**What this task involves**
When a line of the entries contains the word "铵的紫色", report that line.
┄┄┄┄┄┄┄┄┄┄┄┄┄┄┄┄┄┄┄┄
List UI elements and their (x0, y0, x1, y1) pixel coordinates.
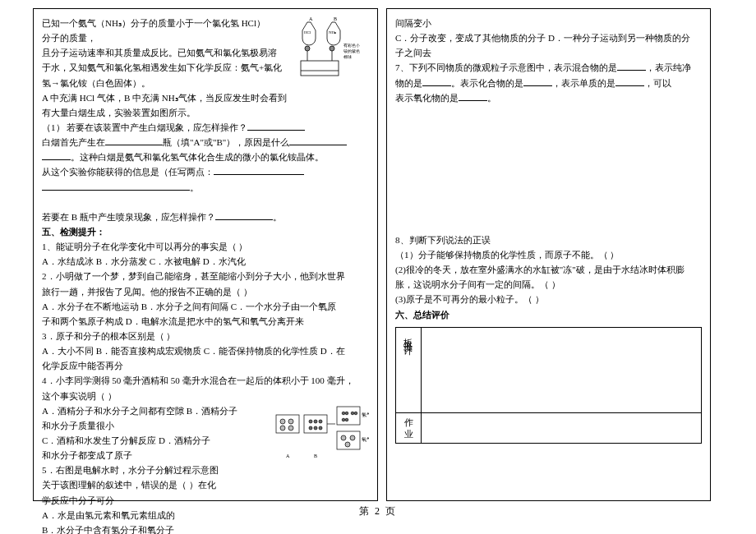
svg-point-27 (345, 412, 348, 415)
homework-cell (422, 412, 702, 444)
right-column: 间隔变小 C．分子改变，变成了其他物质的分子 D．一种分子运动到另一种物质的分 … (386, 8, 711, 501)
apparatus-side-label: 有彩色小 (343, 43, 360, 48)
svg-point-5 (330, 46, 334, 51)
svg-point-15 (280, 426, 285, 430)
q8: 8、判断下列说法的正误 (395, 235, 491, 245)
blank (289, 135, 347, 145)
svg-text:氧气: 氧气 (362, 437, 369, 442)
svg-text:NH₃: NH₃ (329, 30, 336, 35)
svg-point-26 (342, 412, 345, 415)
blank (42, 150, 71, 160)
svg-text:氢气: 氢气 (362, 412, 369, 417)
q7: 7、下列不同物质的微观粒子示意图中，表示混合物的是 (395, 62, 617, 72)
blank (422, 76, 451, 86)
svg-point-14 (288, 419, 293, 424)
q5-2: 2．小明做了一个梦，梦到自己能缩身，甚至能缩小到分子大小，他到水世界 (42, 271, 345, 281)
svg-text:A: A (309, 16, 313, 21)
blank (523, 76, 552, 86)
q5-5: 5．右图是电解水时，水分子分解过程示意图 (42, 465, 219, 475)
section-5-title: 五、检测提升： (42, 224, 369, 239)
blank (247, 120, 305, 131)
q5-3: 3．原子和分子的根本区别是（ ） (42, 331, 175, 341)
blank (215, 209, 273, 220)
svg-text:A: A (286, 453, 290, 458)
summary-table: 板书设计 作业 (395, 327, 702, 444)
blank (615, 76, 644, 86)
svg-text:B: B (314, 453, 317, 458)
q2: 若要在 B 瓶中产生喷泉现象，应怎样操作？ (42, 212, 215, 222)
svg-rect-12 (276, 415, 299, 433)
svg-point-23 (319, 426, 322, 430)
q5-1: 1、能证明分子在化学变化中可以再分的事实是（ ） (42, 242, 247, 251)
svg-point-31 (345, 418, 348, 421)
board-design-label: 板书设计 (396, 327, 422, 412)
intro-text: 已知一个氨气（NH₃）分子的质量小于一个氯化氢 HCl） (42, 18, 265, 28)
q1: （1） 若要在该装置中产生白烟现象，应怎样操作？ (42, 122, 247, 132)
homework-label: 作业 (396, 412, 422, 444)
svg-text:B: B (334, 16, 337, 21)
svg-point-4 (305, 46, 310, 51)
blank (105, 135, 163, 145)
blank (214, 164, 304, 175)
svg-point-13 (280, 419, 285, 424)
electrolysis-figure: 氢气 氧气 A B (274, 403, 369, 461)
svg-point-18 (309, 420, 312, 423)
svg-point-20 (319, 420, 322, 423)
svg-point-35 (345, 442, 350, 447)
q5-4: 4．小李同学测得 50 毫升酒精和 50 毫升水混合在一起后的体积小于 100 … (42, 375, 354, 385)
svg-point-29 (354, 412, 357, 415)
svg-point-21 (309, 426, 312, 430)
svg-point-30 (342, 418, 345, 421)
board-design-cell (422, 327, 702, 412)
blank (42, 180, 190, 191)
blank (459, 90, 487, 101)
spacer (395, 105, 702, 232)
svg-point-16 (288, 426, 293, 430)
left-column: A B HCl NH₃ 有彩色小 铵的紫色 棉球 已知一个氨气（NH₃）分子的质… (33, 8, 378, 501)
svg-point-34 (350, 435, 355, 440)
apparatus-figure: A B HCl NH₃ 有彩色小 铵的紫色 棉球 (291, 16, 369, 81)
svg-rect-8 (301, 61, 339, 76)
section-6-title: 六、总结评价 (395, 307, 702, 322)
svg-rect-17 (304, 415, 327, 433)
svg-point-22 (314, 426, 317, 430)
svg-text:铵的紫色: 铵的紫色 (343, 48, 360, 53)
svg-text:棉球: 棉球 (343, 54, 352, 59)
svg-point-28 (351, 412, 354, 415)
blank (617, 60, 646, 71)
svg-rect-25 (337, 407, 360, 425)
svg-point-33 (341, 435, 346, 440)
svg-point-19 (314, 420, 317, 423)
svg-text:HCl: HCl (304, 30, 311, 35)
┄┄┄┄┄┄┄┄┄┄┄┄┄┄┄┄┄┄┄┄
**Problem solution**
left-column: A B HCl NH₃ 有彩色小 铵的紫色 棉球 已知一个氨气（NH₃）分子的质… (33, 8, 378, 501)
apparatus-figure: A B HCl NH₃ 有彩色小 铵的紫色 棉球 (291, 16, 369, 81)
svg-text:铵的紫色: 铵的紫色 (343, 48, 360, 53)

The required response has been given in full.